Why do some pharmacies refuse to substitute generics?
Sometimes, it’s because the prescriber wrote "do not substitute" on the prescription. Other times, it’s because the pharmacy’s system is outdated or the PBM (pharmacy benefit manager) doesn’t incentivize switching. In rare cases, a brand-name manufacturer pays the pharmacy to keep selling their expensive version. Patients should always ask: "Is there a generic? Can I switch?" Most of the time, the answer is yes-and it’ll save money.
Can I trust generic drugs to work as well as brand names?
Absolutely. The FDA requires generic drugs to have the same active ingredients, strength, dosage form, and route of administration as the brand. They must also meet the same strict manufacturing standards. The only differences are in inactive ingredients-like fillers or dyes-which don’t affect how the drug works. Millions of Americans rely on generics every day. They’re not second-rate. They’re the standard.
What’s the "biosimilar void," and why does it matter?
The "biosimilar void" refers to the fact that 90% of brand-name biologics that will lose patent protection in the next 10 years have no biosimilar in development. That means $234 billion in potential savings could vanish because no company is stepping up to make cheaper alternatives. This gap exists because biosimilars are expensive and complex to develop, and brand manufacturers use legal tactics to delay competition. Without policy changes, patients will keep paying high prices long after patents expire.
How does the U.S. compare to other countries in drug pricing?
Americans pay more than three times what other wealthy countries pay for the same brand-name drugs. Countries like Canada, Germany, and the UK negotiate prices directly with manufacturers or set price caps. The U.S. doesn’t. That’s why generics and biosimilars are even more critical here-they’re the only real check on runaway drug costs.
What role do pharmacy benefit managers (PBMs) play in generic savings?

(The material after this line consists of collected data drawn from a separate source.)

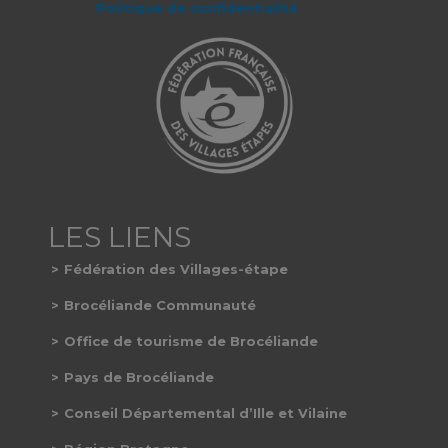
Politique de confidentialité
Fédération des Villages-étape
Brocéliande Communauté
Office de tourisme de Brocéliande
Pays de Brocéliande
Conseil Départemental d’Ille et Vilaine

PBMs are middlemen between insurers, pharmacies, and drug makers. They often push for generics because they’re cheaper. But they also receive rebates from brand-name manufacturers, which can create conflicts of interest. Some PBMs still favor expensive drugs if the rebate is high enough. Transparency and reform are needed to make sure PBMs prioritize patient savings over corporate profits.
What Comes Next?
The next decade will decide whether the U.S. keeps wasting billions on overpriced drugs-or finally uses the tools we already have. Generics and biosimilars are proven. They’re safe. They’re available. What’s missing is the political will to remove the barriers that keep them from reaching every patient.
Every time someone switches to a generic, a family saves hundreds. Every time a biosimilar enters the market, a health plan avoids a spike in costs. Every time a patent expires without a competitor, a billion dollars slips away.
The solution isn’t complicated. It’s simple: let competition work. Stop delaying generics. End pay-for-delay deals. Expand price negotiation. And make biosimilars the default, not the afterthought.
The money is there. The science is solid. The patients are waiting.